Та, впрочем, со временем начала меняться и, несмотря на то что по-прежнему жила в свое удовольствие, стала чаще бывать с сыном. Олег вспоминал эти моменты как самые лучшие из детства. Особенно когда приносил ей рисунки. Тогда она прижимала его к себе и плакала. Просила прощения. Он не понимал, за что она извиняется, почему плачет, но был счастлив. От этого становилось странно. Страшно. Мама плачет — он счастлив. Тем не менее в такие минуты он чувствовал, как приближался к ней. Олегу казалось, его рисунки обладают волшебным свойством — возвращают ему маму, поэтому он часто их рисовал. А потом перестал — потому что однажды она разозлилась.

— Мне некогда, Олег! — оттолкнула она белый лист бумаги, на котором коричневым фломастером был нарисован ее портрет. — Я опаздываю! Завтра посмотрю.

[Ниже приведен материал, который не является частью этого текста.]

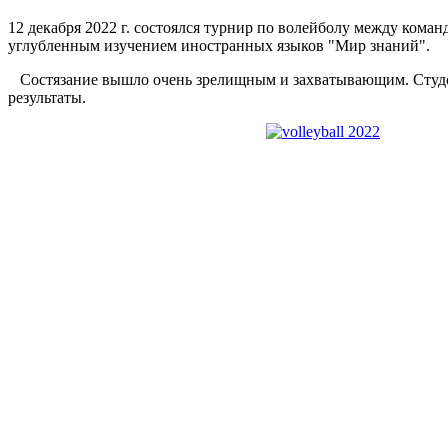
12 декабря 2022 г. состоялся турнир по волейболу между ко
углубленным изучением иностранных языков "Мир знаний".
Состязание вышло очень зрелищным и захватывающим. Студен
результаты.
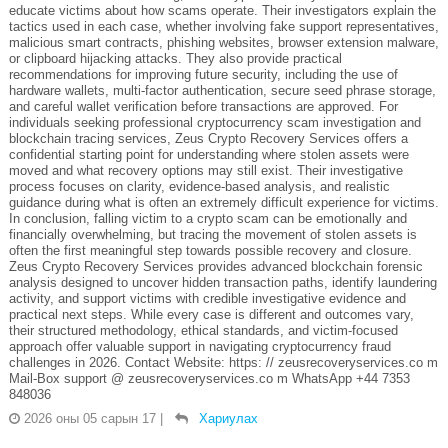
educate victims about how scams operate. Their investigators explain the
tactics used in each case, whether involving fake support representatives,
malicious smart contracts, phishing websites, browser extension malware,
or clipboard hijacking attacks. They also provide practical
recommendations for improving future security, including the use of
hardware wallets, multi-factor authentication, secure seed phrase storage,
and careful wallet verification before transactions are approved. For
individuals seeking professional cryptocurrency scam investigation and
blockchain tracing services, Zeus Crypto Recovery Services offers a
confidential starting point for understanding where stolen assets were
moved and what recovery options may still exist. Their investigative
process focuses on clarity, evidence-based analysis, and realistic
guidance during what is often an extremely difficult experience for victims.
In conclusion, falling victim to a crypto scam can be emotionally and
financially overwhelming, but tracing the movement of stolen assets is
often the first meaningful step towards possible recovery and closure.
Zeus Crypto Recovery Services provides advanced blockchain forensic
analysis designed to uncover hidden transaction paths, identify laundering
activity, and support victims with credible investigative evidence and
practical next steps. While every case is different and outcomes vary,
their structured methodology, ethical standards, and victim-focused
approach offer valuable support in navigating cryptocurrency fraud
challenges in 2026. Contact Website: https: // zeusrecoveryservices.co m
Mail-Box support @ zeusrecoveryservices.co m WhatsApp +44 7353
848036
2026 оны 05 сарын 17
|
Хариулах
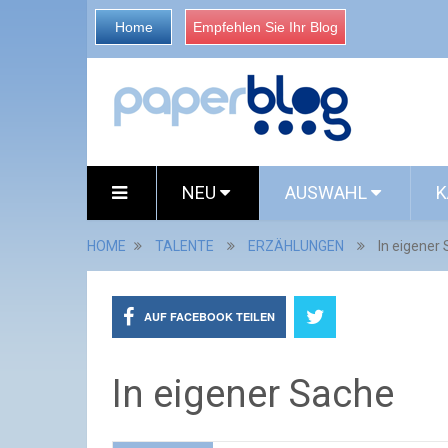
Home
Empfehlen Sie Ihr Blog
NEU
AUSWAHL
K
HOME
TALENTE
ERZÄHLUNGEN
In eigener
AUF FACEBOOK TEILEN
In eigener Sache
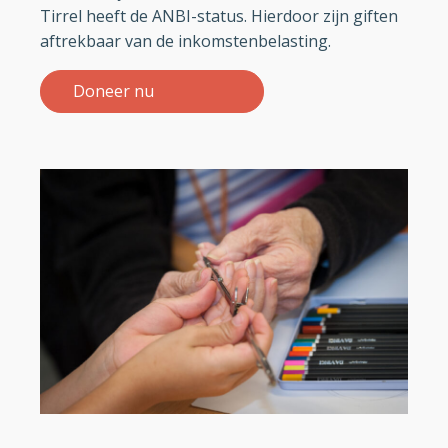
Tirrel heeft de ANBI-status. Hierdoor zijn giften
aftrekbaar van de inkomstenbelasting.
Doneer nu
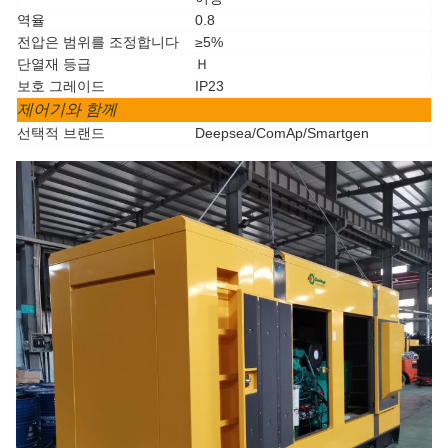
역율
0.8
전압은 범위를 조정합니다
≥5%
단열재 등급
Ｈ
보호 그레이드
IP23
제어기와 함께
선택적 브랜드
Deepsea/ComAp/Smartgen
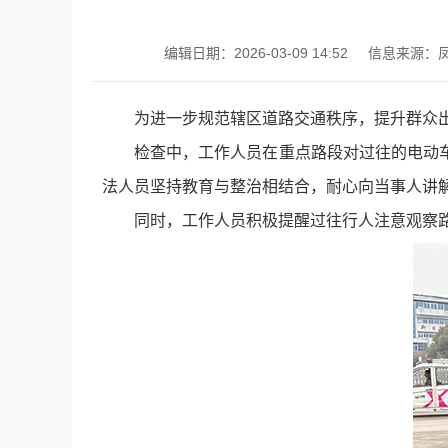
编辑日期：2026-03-09 14:52
信息来源：
为进一步规范辖区道路交通秩序，提升群众
检查中，工作人员在重点路段对过往的电动
法人员坚持教育与整治相结合，耐心向当事人讲
同时，工作人员积极提醒过往行人注意观察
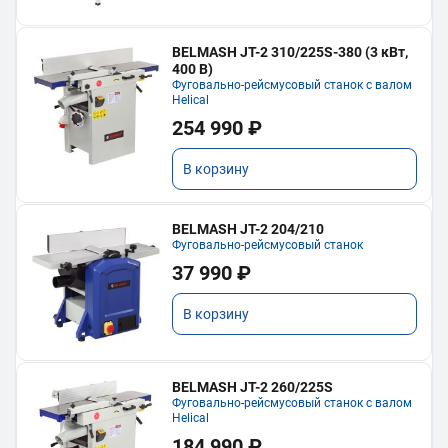
BELMASH JT-2 310/225S-380 (3 кВт,
400 В)
Фуговально-рейсмусовый станок с валом
Helical
254 990 ₽
В корзину
BELMASH JT-2 204/210
Фуговально-рейсмусовый станок
37 990 ₽
В корзину
BELMASH JT-2 260/225S
Фуговально-рейсмусовый станок с валом
Helical
184 990 ₽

Но завтра она не посмотрела — забыла. Тогда он порвал свой рисунок: зачем он нужен, если не делает маму ближе, — и стал искать другие способы понравиться ей. Не плакал, если у него что-то болело, послушно вел себя в детском саду, рано научился самостоятельно одеваться. Она этого как будто не замечала. И тогда Олег старался еще сильнее. Он был готов делать все, только чтобы мама поняла, какой он хороший — даже есть ее кашу.

Вообще она не готовила, не убирала, не покупала продукты — всем занималась домработница, но иногда отец выходил из себя и кричал на нее.

— Свари ему кашу!

— Да зачем? Настя прекрасно справляется!

— Я сказал, свари ему кашу!

Она закатывала глаза, громко цокала, но варила. Каша была противная, но Олег ел. Он доедал все до последней ложки и говорил, что ее каша — самая вкусная на свете. Говорил так, потому что хотел, чтобы она варила ему кашу чаще. В эти моменты он чувствовал себя любимым. Нужным. Хорошим.

Олег много раз старался почувствовать себя хорошим рядом с мамой, но ему нечасто это удавалось. А если и удавалось, то как-то наполовину, не по-настоящему. А вот один раз удалось безупречно. Он тогда ударил девочку в песочнице. За то, что она ударила его — в ответ. Отец ругал. А мать защитила. Безусловно. Полностью.

— Воронец, — поморщилась она, глядя на мужа, когда тот слишком строго разговаривал с пятилетним Олегом, и пожала хрупким плечиком. — Нашел проблему. Она же первая его ударила! Так в чем дело? Все правильно, мой хороший. Надо уметь за себя постоять.

На последних словах она нежно поцеловала сына и прижала его к себе.

— Нет, не правильно! Запомни, Олег: девочек обижать нельзя, — повысил голос отец и пристально посмотрел на жену. — Даже если они обижают тебя.